**Extracted records**
_ _ _ _ _

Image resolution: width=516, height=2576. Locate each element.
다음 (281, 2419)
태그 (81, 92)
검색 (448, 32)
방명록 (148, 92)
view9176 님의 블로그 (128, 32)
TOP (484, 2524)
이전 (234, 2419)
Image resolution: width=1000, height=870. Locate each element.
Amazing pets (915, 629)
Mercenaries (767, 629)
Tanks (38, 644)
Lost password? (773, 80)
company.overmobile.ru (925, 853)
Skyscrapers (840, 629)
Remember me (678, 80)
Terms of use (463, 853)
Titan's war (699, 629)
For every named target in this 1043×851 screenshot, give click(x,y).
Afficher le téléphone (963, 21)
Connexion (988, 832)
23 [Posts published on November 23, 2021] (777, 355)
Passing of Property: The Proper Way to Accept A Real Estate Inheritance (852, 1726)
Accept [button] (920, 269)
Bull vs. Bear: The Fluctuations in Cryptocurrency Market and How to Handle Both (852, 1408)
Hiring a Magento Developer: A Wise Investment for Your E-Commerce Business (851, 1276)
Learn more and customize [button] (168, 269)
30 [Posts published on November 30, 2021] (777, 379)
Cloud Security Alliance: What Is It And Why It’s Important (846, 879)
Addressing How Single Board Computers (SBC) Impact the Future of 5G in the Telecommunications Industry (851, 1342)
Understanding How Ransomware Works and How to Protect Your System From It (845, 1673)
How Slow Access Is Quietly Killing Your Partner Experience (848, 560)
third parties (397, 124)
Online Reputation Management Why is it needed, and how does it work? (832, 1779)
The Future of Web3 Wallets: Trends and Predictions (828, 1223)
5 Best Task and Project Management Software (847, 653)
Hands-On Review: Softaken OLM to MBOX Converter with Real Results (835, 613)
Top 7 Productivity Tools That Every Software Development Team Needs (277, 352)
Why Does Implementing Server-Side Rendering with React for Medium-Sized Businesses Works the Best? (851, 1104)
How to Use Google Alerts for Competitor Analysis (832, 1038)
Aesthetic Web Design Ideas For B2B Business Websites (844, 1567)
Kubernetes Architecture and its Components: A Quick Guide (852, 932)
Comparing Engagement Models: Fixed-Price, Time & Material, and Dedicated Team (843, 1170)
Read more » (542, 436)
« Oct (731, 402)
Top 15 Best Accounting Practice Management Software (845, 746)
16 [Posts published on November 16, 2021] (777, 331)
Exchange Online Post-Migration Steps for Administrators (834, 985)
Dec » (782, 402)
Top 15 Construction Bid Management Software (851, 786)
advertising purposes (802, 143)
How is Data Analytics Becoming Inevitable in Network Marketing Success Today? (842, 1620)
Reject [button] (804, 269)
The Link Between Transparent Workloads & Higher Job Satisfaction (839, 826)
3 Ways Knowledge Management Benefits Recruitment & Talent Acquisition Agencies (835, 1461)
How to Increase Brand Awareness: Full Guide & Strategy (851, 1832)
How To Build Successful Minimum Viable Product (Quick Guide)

_ _ _ _ _

**Exercise goal**
Copy the lines of the data above exactly as written, beginning with the line containing "third parties (397, 124)" and ending with the line containing "Hands-On Review: Softaken", and leave out all other lines.

**Answer box**
third parties (397, 124)
Online Reputation Management Why is it needed, and how does it work? (832, 1779)
The Future of Web3 Wallets: Trends and Predictions (828, 1223)
5 Best Task and Project Management Software (847, 653)
Hands-On Review: Softaken OLM to MBOX Converter with Real Results (835, 613)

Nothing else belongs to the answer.